Table 2.4Microbial chitinous polysaccharide properties and applications.

Chitin, chitosan, and chitinous polysaccharides have been subject of increasing interest on the biomedical field due to their biocompatibility, biodegradability, and nontoxicity [237]. Moreover, these polysaccharides also have biological activity including anticancer and antibacterial activity [234]. They are also immunostimulating, antithrombogenic, hemostatic, and wound healing [234,235]. These properties make these biopolymers interesting materials for drug delivery systems, tissue engineering, or wound healing products.

Chitin and chitosan can be used as drug/vitamin carriers and excipients in films, hydrogels, or powders for drug delivery systems or ophthalmologic formulations [228,234]. For example, chitosan hydrogels were already used as support for the controlled release of betahistine (a histidine analog) [215] (Table 2.4). Chitosan can also be used in contact lenses for eyes due to its optical clarity, mechanical stability, and wettability [235].

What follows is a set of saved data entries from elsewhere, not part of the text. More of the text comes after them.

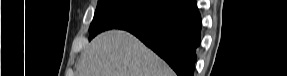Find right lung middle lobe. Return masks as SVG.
I'll return each mask as SVG.
<instances>
[{
    "instance_id": "dd1d6c3e",
    "label": "right lung middle lobe",
    "mask_w": 287,
    "mask_h": 76,
    "mask_svg": "<svg viewBox=\"0 0 287 76\" xmlns=\"http://www.w3.org/2000/svg\"><path fill=\"white\" fill-rule=\"evenodd\" d=\"M173 3V0H99L89 28V39L110 29L140 28Z\"/></svg>"
}]
</instances>
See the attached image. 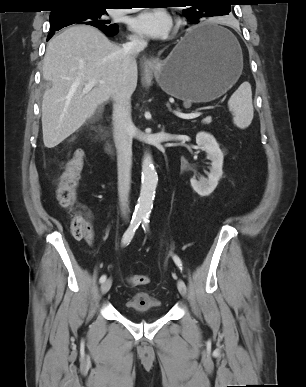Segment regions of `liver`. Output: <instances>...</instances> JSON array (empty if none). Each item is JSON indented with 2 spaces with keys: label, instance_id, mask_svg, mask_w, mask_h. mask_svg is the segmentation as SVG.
<instances>
[{
  "label": "liver",
  "instance_id": "liver-1",
  "mask_svg": "<svg viewBox=\"0 0 306 387\" xmlns=\"http://www.w3.org/2000/svg\"><path fill=\"white\" fill-rule=\"evenodd\" d=\"M122 48L98 29L77 25L53 37L43 60V78L51 83L43 95L42 131L45 147L54 148L113 97L122 75ZM137 63L130 84L137 85ZM91 79L96 84L84 92Z\"/></svg>",
  "mask_w": 306,
  "mask_h": 387
}]
</instances>
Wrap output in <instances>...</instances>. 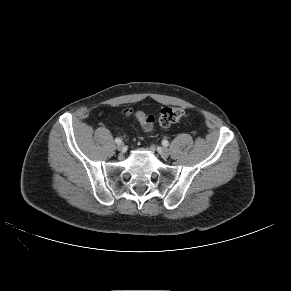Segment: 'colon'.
I'll return each mask as SVG.
<instances>
[{"instance_id": "colon-1", "label": "colon", "mask_w": 291, "mask_h": 291, "mask_svg": "<svg viewBox=\"0 0 291 291\" xmlns=\"http://www.w3.org/2000/svg\"><path fill=\"white\" fill-rule=\"evenodd\" d=\"M124 114L134 115L144 131L149 132L154 129L155 118L152 115H147L143 111L133 110L132 108L125 109ZM184 114L185 112L182 108L164 107L160 111L158 123L162 127H168L179 121L184 116Z\"/></svg>"}]
</instances>
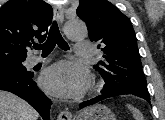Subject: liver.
I'll list each match as a JSON object with an SVG mask.
<instances>
[{"label": "liver", "instance_id": "liver-1", "mask_svg": "<svg viewBox=\"0 0 165 120\" xmlns=\"http://www.w3.org/2000/svg\"><path fill=\"white\" fill-rule=\"evenodd\" d=\"M38 113L16 95L0 91V120H37Z\"/></svg>", "mask_w": 165, "mask_h": 120}]
</instances>
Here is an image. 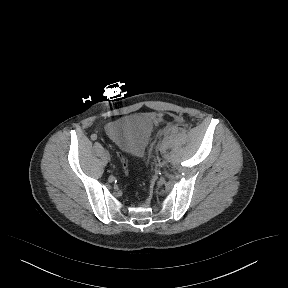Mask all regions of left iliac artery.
Wrapping results in <instances>:
<instances>
[{"mask_svg": "<svg viewBox=\"0 0 288 288\" xmlns=\"http://www.w3.org/2000/svg\"><path fill=\"white\" fill-rule=\"evenodd\" d=\"M168 140H169V136H165L164 139H163V141H162V148L165 147V145H166V143L168 142Z\"/></svg>", "mask_w": 288, "mask_h": 288, "instance_id": "obj_1", "label": "left iliac artery"}]
</instances>
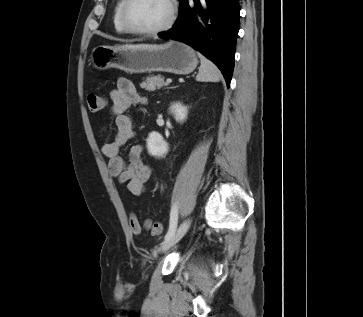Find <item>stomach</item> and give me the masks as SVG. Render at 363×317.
Segmentation results:
<instances>
[{"mask_svg":"<svg viewBox=\"0 0 363 317\" xmlns=\"http://www.w3.org/2000/svg\"><path fill=\"white\" fill-rule=\"evenodd\" d=\"M91 60L98 70L118 68L129 73L169 72L191 73L198 64L195 51L185 43L169 41L150 48H115L98 46Z\"/></svg>","mask_w":363,"mask_h":317,"instance_id":"stomach-1","label":"stomach"}]
</instances>
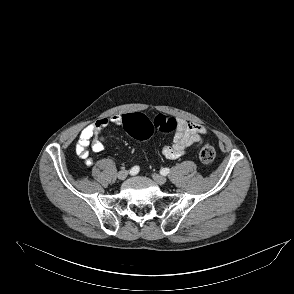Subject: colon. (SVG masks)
Segmentation results:
<instances>
[{"instance_id":"5ec220e1","label":"colon","mask_w":294,"mask_h":294,"mask_svg":"<svg viewBox=\"0 0 294 294\" xmlns=\"http://www.w3.org/2000/svg\"><path fill=\"white\" fill-rule=\"evenodd\" d=\"M123 127L125 131L137 140L149 139L155 130L168 133L176 129V119L171 116L158 115L153 121L141 113L123 115ZM216 156L215 148L205 143L200 148L198 157L203 164L213 162Z\"/></svg>"}]
</instances>
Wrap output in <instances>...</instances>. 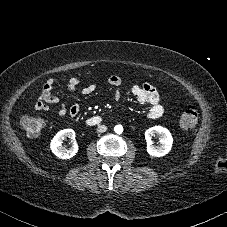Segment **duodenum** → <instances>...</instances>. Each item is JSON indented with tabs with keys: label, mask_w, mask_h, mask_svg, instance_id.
I'll list each match as a JSON object with an SVG mask.
<instances>
[{
	"label": "duodenum",
	"mask_w": 227,
	"mask_h": 227,
	"mask_svg": "<svg viewBox=\"0 0 227 227\" xmlns=\"http://www.w3.org/2000/svg\"><path fill=\"white\" fill-rule=\"evenodd\" d=\"M102 121V118L99 116H93L86 120L87 125L93 126L99 124Z\"/></svg>",
	"instance_id": "410a0bca"
}]
</instances>
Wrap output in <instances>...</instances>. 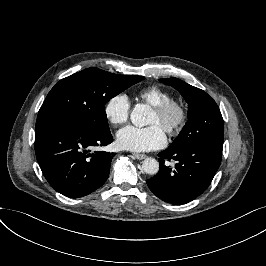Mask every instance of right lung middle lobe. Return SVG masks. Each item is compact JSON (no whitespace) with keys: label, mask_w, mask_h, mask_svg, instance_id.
I'll return each mask as SVG.
<instances>
[{"label":"right lung middle lobe","mask_w":266,"mask_h":266,"mask_svg":"<svg viewBox=\"0 0 266 266\" xmlns=\"http://www.w3.org/2000/svg\"><path fill=\"white\" fill-rule=\"evenodd\" d=\"M144 79L88 68L60 80L41 106L35 130L56 121H68L95 133L109 132L104 105Z\"/></svg>","instance_id":"dd1d6c3e"}]
</instances>
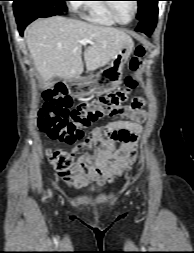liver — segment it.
Returning <instances> with one entry per match:
<instances>
[{"instance_id":"obj_1","label":"liver","mask_w":194,"mask_h":253,"mask_svg":"<svg viewBox=\"0 0 194 253\" xmlns=\"http://www.w3.org/2000/svg\"><path fill=\"white\" fill-rule=\"evenodd\" d=\"M25 37L44 82L53 77L72 79L83 73L82 39L93 42L83 53L88 71L108 64L125 45L133 47L132 38L120 29L62 16L34 21Z\"/></svg>"}]
</instances>
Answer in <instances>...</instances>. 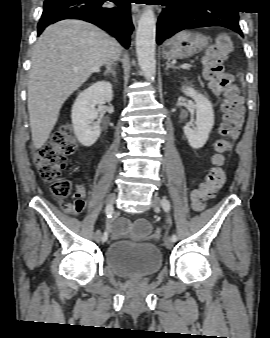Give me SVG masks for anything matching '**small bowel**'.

Chitin‐based materials are promising materials for tissue engineering of nerves, blood vessels, or scaffolds for regenerative medicine. These structures have high porosity and structural integrity that promote cell adhesion and encourage cell function as important features for regenerative materials [228,235]. These polysaccharides also contribute to the activation of immune system, which was already demonstrated in some in vitro and in vivo trials [249].

Chitinous polysaccharides are also commonly used as wound healing fibers [229] (Table 2.4). Some chitin and chitosan products are already commercially available, for example, in form of sponges, nonwoven dressings for burns or skin abrasions, and several other injuries, as well as gels for internal wounds [228].

Similar to biomedical applications, chitinous polysaccharides are also interesting materials for the pharmaceutical industry, due to its antimicrobial, antitumor, antioxidant, anticholesterol and hemostatic effect, and wound healing [250]. Chitin extracted from R. oryzae was shown to have anti‐hepatotoxic effect, preventing the liver damage against paracetamol and contributes to the increasing of body's defense system [240]. A. niger CGC was shown to prevent the early development of atherosclerosis in in vivo studies [251]. In pharma applications, these biomaterials can be used as carriers of encapsulated drugs for drug delivery devices, vaccine adjuvants, or an excipient powder that can be used as binder, disintegrator, and/or a lubricant agent [234,235,252].